• _Required work_:
In the listing that follows, the lines starting at the one containing "Βραβείο κλειδιού Shanghai GM Gold Key" and ending at the one containing "Motor Company" are to be returned exactly, both boundary lines included, and no others.

• _Recorded data_:
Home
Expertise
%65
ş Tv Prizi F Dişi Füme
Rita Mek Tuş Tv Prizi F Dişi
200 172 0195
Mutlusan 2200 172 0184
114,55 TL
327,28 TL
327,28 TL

* * *

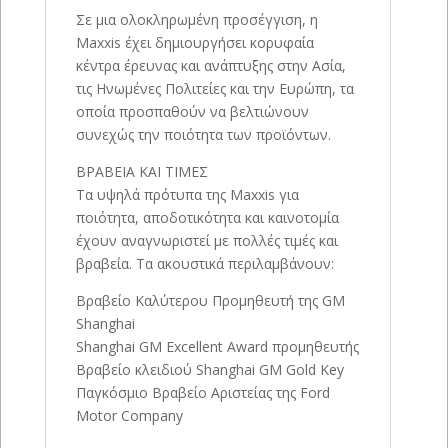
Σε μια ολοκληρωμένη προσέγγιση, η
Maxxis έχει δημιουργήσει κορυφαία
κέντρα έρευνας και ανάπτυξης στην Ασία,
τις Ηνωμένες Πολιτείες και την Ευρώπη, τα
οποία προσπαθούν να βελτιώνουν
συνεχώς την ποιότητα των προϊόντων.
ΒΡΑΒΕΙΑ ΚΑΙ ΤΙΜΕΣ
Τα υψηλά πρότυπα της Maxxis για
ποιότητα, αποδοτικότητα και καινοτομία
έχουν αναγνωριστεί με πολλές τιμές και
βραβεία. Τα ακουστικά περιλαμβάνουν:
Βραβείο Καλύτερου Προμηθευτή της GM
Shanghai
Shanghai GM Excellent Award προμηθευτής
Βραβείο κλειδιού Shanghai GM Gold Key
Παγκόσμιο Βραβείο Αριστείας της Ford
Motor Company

• _Task solution_:
Βραβείο κλειδιού Shanghai GM Gold Key
Παγκόσμιο Βραβείο Αριστείας της Ford
Motor Company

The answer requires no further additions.